The stories hinted that Grandpa would never die. In May of 1944, while he was flying over Germany with the 334th Squadron of the 95th Bombardment Group, a German fighter strafed his aircraft. Bullets disabled the instruments, damaged one engine, and blew up the left waist gunner’s weapon. With two crew members unconscious, they collectively decided not to bail. As Grandpa attempted to pilot the plane to a neutral territory, he was approached by two German fighters. He lowered his landing gear to signal surrender and the fighter pilots, instead of killing ten men, allowed him to land in a potato field in Packebusch, Germany. Pilot and crew survived, only to be taken as prisoners of war.

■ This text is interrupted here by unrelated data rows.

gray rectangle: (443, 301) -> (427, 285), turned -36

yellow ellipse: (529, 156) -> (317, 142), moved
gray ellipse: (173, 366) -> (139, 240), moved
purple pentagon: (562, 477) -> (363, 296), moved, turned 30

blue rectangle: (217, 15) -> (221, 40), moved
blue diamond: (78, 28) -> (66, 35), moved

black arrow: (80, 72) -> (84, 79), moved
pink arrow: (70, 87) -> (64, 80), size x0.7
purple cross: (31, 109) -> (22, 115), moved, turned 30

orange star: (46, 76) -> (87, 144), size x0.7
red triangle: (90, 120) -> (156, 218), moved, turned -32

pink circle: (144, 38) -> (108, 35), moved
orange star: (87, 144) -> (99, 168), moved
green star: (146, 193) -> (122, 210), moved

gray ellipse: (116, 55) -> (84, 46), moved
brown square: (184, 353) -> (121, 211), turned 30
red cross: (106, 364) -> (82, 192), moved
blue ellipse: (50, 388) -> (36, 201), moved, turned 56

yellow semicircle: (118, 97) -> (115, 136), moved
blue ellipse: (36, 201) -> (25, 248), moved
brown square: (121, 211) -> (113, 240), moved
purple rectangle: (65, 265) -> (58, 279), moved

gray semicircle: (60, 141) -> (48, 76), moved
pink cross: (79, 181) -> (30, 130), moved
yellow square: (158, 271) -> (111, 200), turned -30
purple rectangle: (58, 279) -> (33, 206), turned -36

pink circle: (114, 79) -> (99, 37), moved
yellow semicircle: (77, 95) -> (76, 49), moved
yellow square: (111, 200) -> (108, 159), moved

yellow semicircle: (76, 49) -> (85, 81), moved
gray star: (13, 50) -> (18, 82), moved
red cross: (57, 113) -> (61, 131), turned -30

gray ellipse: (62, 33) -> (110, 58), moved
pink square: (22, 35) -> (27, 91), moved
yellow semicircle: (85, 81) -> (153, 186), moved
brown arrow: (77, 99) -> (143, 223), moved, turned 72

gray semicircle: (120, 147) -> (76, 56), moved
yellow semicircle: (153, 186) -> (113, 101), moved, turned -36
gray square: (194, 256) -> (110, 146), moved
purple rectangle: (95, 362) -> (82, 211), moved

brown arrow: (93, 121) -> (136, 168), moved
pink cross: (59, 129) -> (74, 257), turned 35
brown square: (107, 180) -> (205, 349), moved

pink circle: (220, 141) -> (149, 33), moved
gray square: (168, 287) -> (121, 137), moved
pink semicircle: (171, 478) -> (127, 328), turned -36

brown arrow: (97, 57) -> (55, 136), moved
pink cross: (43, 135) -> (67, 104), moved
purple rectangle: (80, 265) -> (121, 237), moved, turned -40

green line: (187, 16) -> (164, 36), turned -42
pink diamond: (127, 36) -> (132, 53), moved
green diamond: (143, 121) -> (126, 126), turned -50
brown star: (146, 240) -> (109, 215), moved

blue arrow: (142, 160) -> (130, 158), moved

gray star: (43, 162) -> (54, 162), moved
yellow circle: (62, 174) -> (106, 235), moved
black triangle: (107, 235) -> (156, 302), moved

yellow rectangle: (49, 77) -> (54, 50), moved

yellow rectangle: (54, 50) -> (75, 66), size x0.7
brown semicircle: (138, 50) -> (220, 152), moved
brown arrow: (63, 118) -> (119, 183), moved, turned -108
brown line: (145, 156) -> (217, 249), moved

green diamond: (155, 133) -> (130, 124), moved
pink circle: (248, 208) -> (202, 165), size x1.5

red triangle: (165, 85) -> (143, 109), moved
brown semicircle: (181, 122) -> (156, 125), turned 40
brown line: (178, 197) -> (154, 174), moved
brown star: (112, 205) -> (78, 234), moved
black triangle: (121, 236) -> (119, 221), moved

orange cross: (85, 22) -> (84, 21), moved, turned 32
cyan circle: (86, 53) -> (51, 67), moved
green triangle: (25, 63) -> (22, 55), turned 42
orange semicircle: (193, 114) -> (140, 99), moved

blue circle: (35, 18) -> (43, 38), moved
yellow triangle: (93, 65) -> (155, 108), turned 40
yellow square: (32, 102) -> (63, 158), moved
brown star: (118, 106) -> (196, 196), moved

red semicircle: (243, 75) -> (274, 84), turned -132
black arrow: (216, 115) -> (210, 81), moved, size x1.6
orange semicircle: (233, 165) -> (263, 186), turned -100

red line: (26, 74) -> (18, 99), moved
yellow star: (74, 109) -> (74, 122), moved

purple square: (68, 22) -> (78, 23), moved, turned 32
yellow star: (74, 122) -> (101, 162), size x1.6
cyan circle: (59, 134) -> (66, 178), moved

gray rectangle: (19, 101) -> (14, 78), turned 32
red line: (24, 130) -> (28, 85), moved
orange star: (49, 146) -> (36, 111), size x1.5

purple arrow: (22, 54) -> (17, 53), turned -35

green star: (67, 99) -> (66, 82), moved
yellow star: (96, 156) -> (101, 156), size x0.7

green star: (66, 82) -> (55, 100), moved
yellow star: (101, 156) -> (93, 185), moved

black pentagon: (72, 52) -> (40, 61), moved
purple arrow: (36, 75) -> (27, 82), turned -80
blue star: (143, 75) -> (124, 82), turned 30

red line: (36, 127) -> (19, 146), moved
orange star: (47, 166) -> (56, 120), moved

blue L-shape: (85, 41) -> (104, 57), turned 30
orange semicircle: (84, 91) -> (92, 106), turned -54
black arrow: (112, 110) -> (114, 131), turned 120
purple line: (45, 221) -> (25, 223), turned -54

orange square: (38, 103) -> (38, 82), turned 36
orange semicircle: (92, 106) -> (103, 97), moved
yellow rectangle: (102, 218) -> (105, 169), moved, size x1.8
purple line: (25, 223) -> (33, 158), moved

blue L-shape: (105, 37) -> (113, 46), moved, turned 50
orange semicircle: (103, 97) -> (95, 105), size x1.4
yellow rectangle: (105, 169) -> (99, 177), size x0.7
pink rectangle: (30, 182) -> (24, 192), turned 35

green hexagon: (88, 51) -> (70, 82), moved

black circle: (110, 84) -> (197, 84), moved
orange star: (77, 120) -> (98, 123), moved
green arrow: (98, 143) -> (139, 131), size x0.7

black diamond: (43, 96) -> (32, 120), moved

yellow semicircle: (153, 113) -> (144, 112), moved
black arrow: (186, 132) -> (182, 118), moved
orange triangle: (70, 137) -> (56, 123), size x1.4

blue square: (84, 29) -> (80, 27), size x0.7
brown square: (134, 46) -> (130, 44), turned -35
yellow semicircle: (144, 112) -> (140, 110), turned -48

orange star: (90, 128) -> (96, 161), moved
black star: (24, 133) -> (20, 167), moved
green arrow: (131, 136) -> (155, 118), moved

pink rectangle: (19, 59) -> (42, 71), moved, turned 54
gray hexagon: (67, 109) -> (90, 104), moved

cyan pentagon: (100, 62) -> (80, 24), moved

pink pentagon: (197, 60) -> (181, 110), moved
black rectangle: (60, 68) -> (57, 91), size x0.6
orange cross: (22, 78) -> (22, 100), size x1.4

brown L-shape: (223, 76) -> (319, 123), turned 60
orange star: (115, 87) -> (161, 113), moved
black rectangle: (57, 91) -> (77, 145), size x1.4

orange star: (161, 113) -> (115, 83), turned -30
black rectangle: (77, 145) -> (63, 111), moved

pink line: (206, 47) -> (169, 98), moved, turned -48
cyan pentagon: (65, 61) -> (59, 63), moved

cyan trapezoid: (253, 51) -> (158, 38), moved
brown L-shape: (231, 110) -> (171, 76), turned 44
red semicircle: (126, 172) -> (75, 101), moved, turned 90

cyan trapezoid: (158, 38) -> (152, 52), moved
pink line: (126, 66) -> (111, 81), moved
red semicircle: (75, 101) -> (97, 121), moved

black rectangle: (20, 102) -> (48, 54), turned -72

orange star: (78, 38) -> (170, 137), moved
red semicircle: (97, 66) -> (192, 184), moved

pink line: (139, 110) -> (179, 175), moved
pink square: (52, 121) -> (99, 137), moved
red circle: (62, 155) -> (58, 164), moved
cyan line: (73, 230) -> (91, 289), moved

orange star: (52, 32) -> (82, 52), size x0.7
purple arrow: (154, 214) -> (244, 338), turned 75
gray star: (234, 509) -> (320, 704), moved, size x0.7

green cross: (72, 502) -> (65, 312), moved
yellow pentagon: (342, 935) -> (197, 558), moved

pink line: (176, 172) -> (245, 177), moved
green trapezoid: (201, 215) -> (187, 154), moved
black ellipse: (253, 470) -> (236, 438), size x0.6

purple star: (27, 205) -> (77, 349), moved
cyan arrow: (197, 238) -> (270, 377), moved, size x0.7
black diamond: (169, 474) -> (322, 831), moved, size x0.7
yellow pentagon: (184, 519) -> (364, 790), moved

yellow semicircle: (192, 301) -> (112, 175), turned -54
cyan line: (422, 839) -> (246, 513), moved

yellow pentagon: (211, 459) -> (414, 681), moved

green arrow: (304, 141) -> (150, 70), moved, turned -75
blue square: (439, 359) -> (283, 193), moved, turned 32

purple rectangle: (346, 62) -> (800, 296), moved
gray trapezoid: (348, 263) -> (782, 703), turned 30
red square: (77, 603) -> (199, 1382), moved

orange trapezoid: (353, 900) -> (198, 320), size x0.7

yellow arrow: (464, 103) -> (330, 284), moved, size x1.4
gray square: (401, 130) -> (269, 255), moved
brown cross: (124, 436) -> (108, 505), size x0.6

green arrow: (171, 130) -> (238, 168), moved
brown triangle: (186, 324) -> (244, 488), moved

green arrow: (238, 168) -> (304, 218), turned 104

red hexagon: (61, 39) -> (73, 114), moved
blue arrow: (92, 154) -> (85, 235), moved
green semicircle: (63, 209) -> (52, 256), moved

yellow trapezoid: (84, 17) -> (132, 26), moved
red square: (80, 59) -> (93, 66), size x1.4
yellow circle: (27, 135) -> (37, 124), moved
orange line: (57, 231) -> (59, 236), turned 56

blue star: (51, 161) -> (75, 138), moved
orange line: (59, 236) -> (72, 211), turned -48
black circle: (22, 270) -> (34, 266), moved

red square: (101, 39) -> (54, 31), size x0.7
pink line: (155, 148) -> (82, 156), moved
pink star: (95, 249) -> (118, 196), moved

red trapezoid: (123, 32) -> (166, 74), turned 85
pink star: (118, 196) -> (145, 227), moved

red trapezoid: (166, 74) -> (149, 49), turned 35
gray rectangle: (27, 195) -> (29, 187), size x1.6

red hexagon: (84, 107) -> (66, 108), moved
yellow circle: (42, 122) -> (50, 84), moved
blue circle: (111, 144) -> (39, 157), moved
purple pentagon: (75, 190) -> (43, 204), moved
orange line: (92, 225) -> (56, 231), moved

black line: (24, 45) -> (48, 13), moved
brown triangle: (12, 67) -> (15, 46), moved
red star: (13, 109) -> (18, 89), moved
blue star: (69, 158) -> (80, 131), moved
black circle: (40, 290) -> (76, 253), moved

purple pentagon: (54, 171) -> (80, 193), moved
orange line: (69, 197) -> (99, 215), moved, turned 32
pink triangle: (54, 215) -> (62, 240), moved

Grandpa continued to thwart death while imprisoned at Stalag Luft III, a camp southeast of Berlin, in what is now Poland. It was the same camp from which seventy-six men had successfully escaped just two months prior, made famous by the film The Great Escape. At the camp, tensions were high and treatment severe. Despite being nominated as cook—best known for a breakfast cereal he concocted out of otherwise inedible bread crusts—Grandpa, and his comrades, often went hungry for lack of food.
During the early months of 1945, reportedly the coldest winter on record, the prisoners were forcibly marched from the camp, across Poland and Germany. Their Red Cross parcels intercepted, the soldiers grew hungry, cold, and sick. Grandpa’s flight jacket had been a trophy for the Germans who had shot him down. He survived that winter by huddling with a small, hand built cookstove, which he carried with him on the marches. Frostbite would affect him for years to come.
Grandpa was liberated by General George S. Patton on April 29, 1945, and returned to Chicago to marry my grandmother and build a career as a commercial artist and graphic designer. The war had scarred his body, though, and as the decades passed, his physical pain intensified. The pain medications caused constipation. The constipation caused a different kind of discomfort. And his seven replacement teeth never seemed to stay in his mouth.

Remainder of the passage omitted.